The neverending grift

“It sucks that I did this,” Jennifer says of her experience at AI Publishing Academy. “But I mean, it’s put some fire under my butt to do it [marketing] myself for my own books.”

Jennifer didn’t set out to make a quick buck with a garbage ebook. She did the work of writing a book because she believed in it. The Mikkelsens got her because she couldn’t figure out how to sell her book on her own, and part of the reason she couldn’t sell it is because the marketplace is already so flooded with books. Many of which are garbage books.

The Mikkelsens are not the chief villains of this story. They are small-time operators working one level of a very big grift industry. The grift is that technology and retail platforms have incentivized a race to the bottom when it comes to selling books. Together, without ever caring enough about the issue to deliberately try to do so, they have built a landscape in which it’s hard to trust what you read and hard to sell what you write.
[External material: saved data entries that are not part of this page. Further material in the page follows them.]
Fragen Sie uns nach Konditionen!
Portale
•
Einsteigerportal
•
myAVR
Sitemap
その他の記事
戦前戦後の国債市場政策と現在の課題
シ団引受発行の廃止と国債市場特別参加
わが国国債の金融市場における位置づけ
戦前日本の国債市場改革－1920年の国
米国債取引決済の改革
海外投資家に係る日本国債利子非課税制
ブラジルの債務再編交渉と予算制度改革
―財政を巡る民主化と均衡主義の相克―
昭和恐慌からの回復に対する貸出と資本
The incentives of the modern book-selling economy for writers are to keep your costs low, low, low and your volume high, high, high, and definitely put your book on Amazon because where else are you going to sell an ebook? The incentive of the modern book-buying economy for readers is to go onto Amazon and lazily click around with a few search terms, and then buy the first book that looks right with the click of a single button. The incentives are, in other words, driving us all straight into a flood of garbage.
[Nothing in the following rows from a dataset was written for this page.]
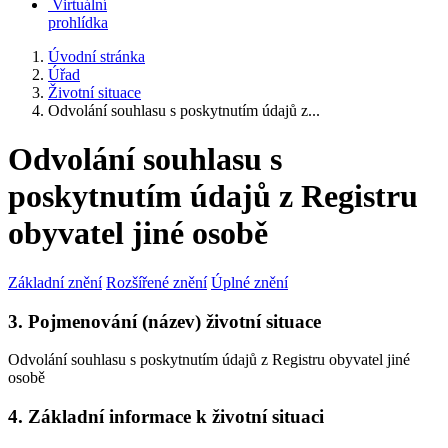
Virtuální
prohlídka
Úvodní stránka
Úřad
Životní situace
Odvolání souhlasu s poskytnutím údajů z...
Odvolání souhlasu s
poskytnutím údajů z Registru
obyvatel jiné osobě
Základní znění
Rozšířené znění
Úplné znění
3. Pojmenování (název) životní situace
Odvolání souhlasu s poskytnutím údajů z Registru obyvatel jiné
osobě
4. Základní informace k životní situaci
That’s what the grift does. It finds every spot in the process of making and selling a book that is inconvenient or laborious, and it exploits those spots. It exploits our cultural belief that books are meaningful, that writing a book is a valuable act, that reading a book will enrich your life. When it’s finished, you’re left with something that’s not a real book but a book-shaped digital file filled with nothing of any use to anyone at all.